-- Task data follows --

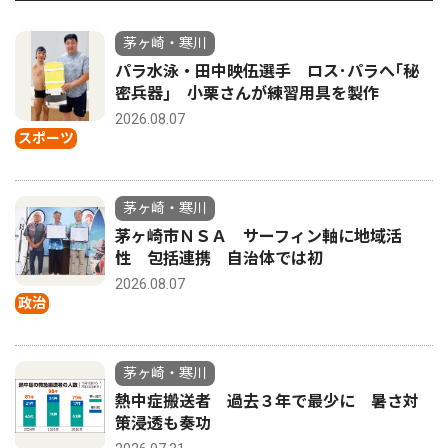
茅ヶ崎・寒川
パラ水泳・田中映伍選手 ロス･パラへ｢秘
密兵器｣ 小栗さんが練習用具を製作
2026.08.07
スポーツ
茅ヶ崎・寒川
茅ヶ崎市ＮＳＡ サーフィン軸に地域活
性 包括連携 自治体では初
2026.08.07
政治
茅ヶ崎・寒川
熱中症搬送者 過去３年で最少に 暑さ対
策浸透も奏功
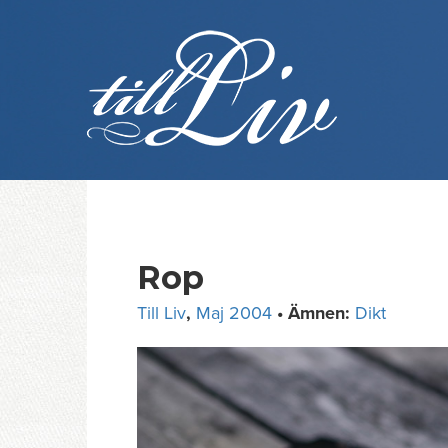
Skip
to
content
Rop
Till Liv
,
Maj 2004
• Ämnen:
Dikt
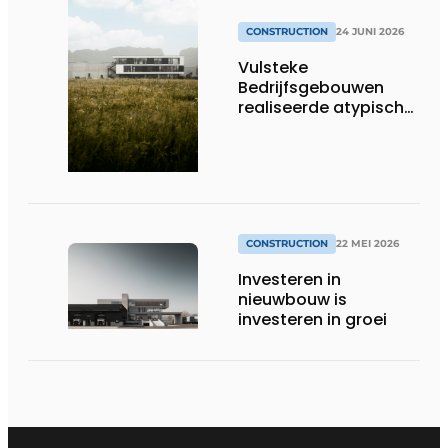
CONSTRUCTION
24 JUNI 2026
Vulsteke
Bedrijfsgebouwen
realiseerde atypisch
gebouw voor LAB
Motion Systems
CONSTRUCTION
22 MEI 2026
Investeren in
nieuwbouw is
investeren in groei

-- Task data concluded --

▶ **What to do**
All of the data, minus its pictures, should be repeated exactly.

▶ **Solution**
茅ヶ崎・寒川
パラ水泳・田中映伍選手 ロス･パラへ｢秘
密兵器｣ 小栗さんが練習用具を製作
2026.08.07
スポーツ
茅ヶ崎・寒川
茅ヶ崎市ＮＳＡ サーフィン軸に地域活
性 包括連携 自治体では初
2026.08.07
政治
茅ヶ崎・寒川
熱中症搬送者 過去３年で最少に 暑さ対
策浸透も奏功
Skip
to
content
Rop
Till Liv
,
Maj 2004
• Ämnen:
Dikt
CONSTRUCTION
24 JUNI 2026
Vulsteke
Bedrijfsgebouwen
realiseerde atypisch
gebouw voor LAB
Motion Systems
CONSTRUCTION
22 MEI 2026
Investeren in
nieuwbouw is
investeren in groei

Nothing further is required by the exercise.